The potency and importance of these orders cannot be undermined especially in today’s digital age. However, plaintiffs and their lawyers should take into consideration that these orders are falling into disrepute due to a few cases wherein these orders were granted without safeguards prompting the defendants to call them excessive in nature. Courts around the world are therefore adopting safeguards to ensure a balance between the conflicting interests of the plaintiff and the defendant. The following brief discussion highlights the best practices being adopted by courts in other jurisdictions which India can benefit from.
One of the measures most frequently adopted by courts is the requirement of a full and frank disclosure by the plaintiff. Failure on the part of the plaintiff to provide such a disclosure may deprive him of any advantage which he may have derived from the breach of this duty.

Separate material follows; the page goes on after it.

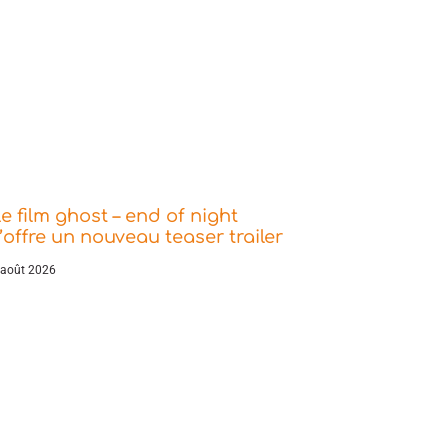
e film ghost – end of night
’offre un nouveau teaser trailer
 août 2026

In the 1992 case of Universal Thermosensors Ltd. v. Hibben and Ors, the Chancery Division laid down the following safeguards or guidelines to be followed during the execution of an Anton Piller order:
1) Orders should be executed on working days during office hours, so as to ensure that the defendant has access to a solicitor.

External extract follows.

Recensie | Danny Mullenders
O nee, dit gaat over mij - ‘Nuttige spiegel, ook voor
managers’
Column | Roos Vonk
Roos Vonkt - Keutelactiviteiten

2) Preparation of a detailed record of materials removed at the time of execution of the order.
3) The solicitor executing the order should be neutral and experienced.
4) The order should be carried out in the presence of the defendant or his representative.
5) Where the premises are likely to be occupied by an unaccompanied woman, if the supervising solicitor is a man, he has to be accompanied by a woman.
Further, in the 2006 case of Canadian Bearings Ltd. and Ors. v. Celanese Canada Inc. and Anr., the court also laid down the following additional safeguards:
1) The scope of an Anton Piller order should not be wider than what is necessary and material which is not spelled out in the order should not be removed.
2) The number of persons who are to execute the search should be limited and their names should be specified in the order.
3) The order should state explicitly that the defendant is entitled to return to court on short notice to discharge the order.
4) The order should contain a limited use clause namely, that the documents seized should only be used for the pending litigation.
5) A list of all evidence seized should be prepared and provided to the defendant for inspection and verification at the end of the search and before the removal of the evidence.
6) Where this is not practicable, documents seized should be placed in the custody of the independent supervising solicitor.
The court in this case also laid down that the onus to rebut the presumption of a risk of prejudice to the searched party was on the searching party and not the other way round. It is therefore very important for the lawyers executing an Anton Piller order to diligently follow the explicit terms of the order.